Verify email with the 6-digit code received via email.

**Request:**
```json
{
  "email": "you@company.com",
  "code": "123456"
}
```

**Cost:** Free, no authentication required.

---

### POST /api/v1/auth/api-key

Generate or regenerate an API key. First generation includes 5 free credits. Regenerating transfers existing credits to the new key.

**Request:**
```json
{
  "email": "you@company.com"
}
```

**Response:**
```json
{
  "api_key": "i2t_live_aBcDeFgHiJkLmNoPqRsTuVwXyZ...",
  "credits": 5
}
```

**Cost:** Free, no authentication required (requires verified email).

---

### GET /api/v1/account

View account balance, usage statistics, and recent queries.

**Response:**
```json
{
  "email": "you@company.com",
  "credits": 42,
  "total_extractions": 158,
  "recent_queries": [...]
}
```

**Cost:** Free (requires API key).

---

### GET /api/v1/credits/packs

List available credit packs and prices.

**Response:**
```json
{
  "packs": [
    {"id": "100", "credits": 100, "price_usd": 1.00},
    {"id": "1000", "credits": 1000, "price_usd": 10.00},
    {"id": "10000", "credits": 10000, "price_usd": 100.00}
  ]
}
```

**Cost:** Free, no authentication required.

---

### POST /api/v1/credits/purchase

Purchase credits via Stripe Checkout. Returns a URL to complete payment.

**Request:**
```json
{
  "pack_id": "1000"
}
```

**Response:**
```json
{
  "checkout_url": "https://checkout.stripe.com/..."
}
```

**Cost:** Free (requires API key). Credits added after payment completes.

## Pricing

| Pack | Credits | Price | Per Extraction |
|------|---------|-------|----------------|
| 100 | 100 extractions | $1.00 | $0.01 |
| 1,000 | 1,000 extractions | $10.00 | $0.01 |
| 10,000 | 10,000 extractions | $100.00 | $0.01 |

- 5 free credits on signup
- Failed extractions: credit automatically refunded
- No expiration on credits
- No tiers, no subscriptions

## Rate Limits

- 10 POST requests per minute per API key
- 5,000 extractions per day per API key
- GET requests are not rate-limited

## Error Codes

| Code | Meaning |
|------|---------|
| 200 | Success |
| 400 | Bad request (missing file field) |
| 401 | Missing or invalid API key |
| 402 | Insufficient credits |
| 413 | Image exceeds 20MB limit |
| 422 | Unsupported image format, corrupt file, or invalid/private URL |
| 429 | Rate limit exceeded |
| 500 | Internal server error (Tesseract failure) |
| 502 | Could not load URL (DNS failure, connection error) |
| 503 | Browser service unavailable |
| 504 | Page load timed out (30s limit) |

## Supported Image Formats

| Format | MIME Type |
|--------|-----------|
| JPEG | image/jpeg |
| PNG | image/png |
| WebP | image/webp |
| TIFF | image/tiff |
| BMP | image/bmp |

## Best Practices

1. **Screenshots work best.** Tesseract excels at rendered text with standard fonts and high contrast.

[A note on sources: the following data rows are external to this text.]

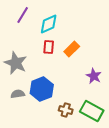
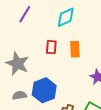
cyan diamond: (49, 24) -> (66, 17), moved
orange rectangle: (72, 49) -> (75, 49), turned -49

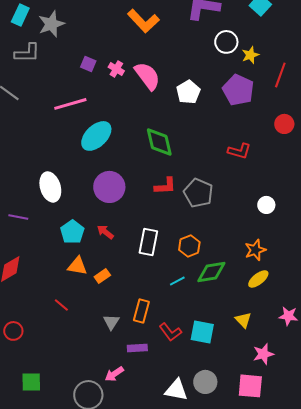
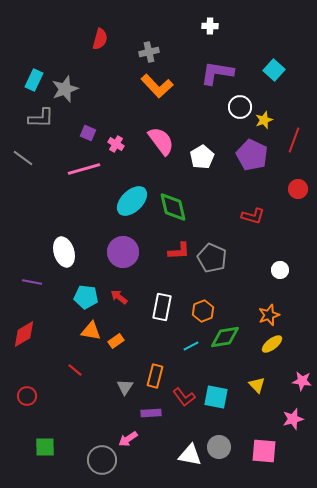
purple square: (88, 64) -> (88, 133), moved
pink cross: (116, 69) -> (116, 144), moved
cyan ellipse: (96, 136) -> (132, 201), moved
cyan pentagon: (72, 232) -> (86, 297), turned -30
pink star: (263, 354) -> (293, 419), moved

Website screenshots, app UIs, and document scans produce excellent results.

2. **Avoid photos of text at angles.** Skewed, blurry, or low-contrast images will produce lower quality results. Pre-process (rotate, crop, increase contrast) for best accuracy.

3. **Keep images under 5MB when possible.** Larger images take longer to process. Downscale high-resolution screenshots if the text is already readable at lower resolution.

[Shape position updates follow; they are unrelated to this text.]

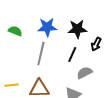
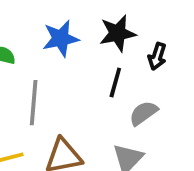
gray line: (41, 53) -> (34, 103), moved

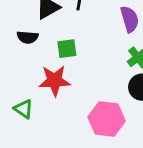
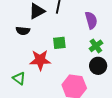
green square: (67, 49) -> (59, 43), moved

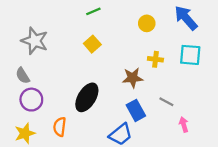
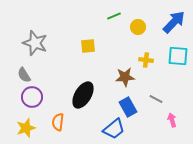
green line: (93, 11) -> (114, 16), moved
blue arrow: (186, 18) -> (174, 22), turned 85
yellow square: (92, 44) -> (88, 46), turned 35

4. **Check the `lines` count.** If `lines` is 0, the image likely contained no readable text (e.g., a photo with no text, or an icon-only image).

5. **Use `/extract/url` for web pages.** If you have a URL and just want the visible text, use the URL endpoint instead of screenshotting the page yourself. We render at 1440x900 and capture the above-the-fold content.

6. **URL extraction captures above the fold only.** The viewport is 1440x900. Content below the fold (requiring scroll) is not captured. This is by design: it returns what a visitor sees on first load.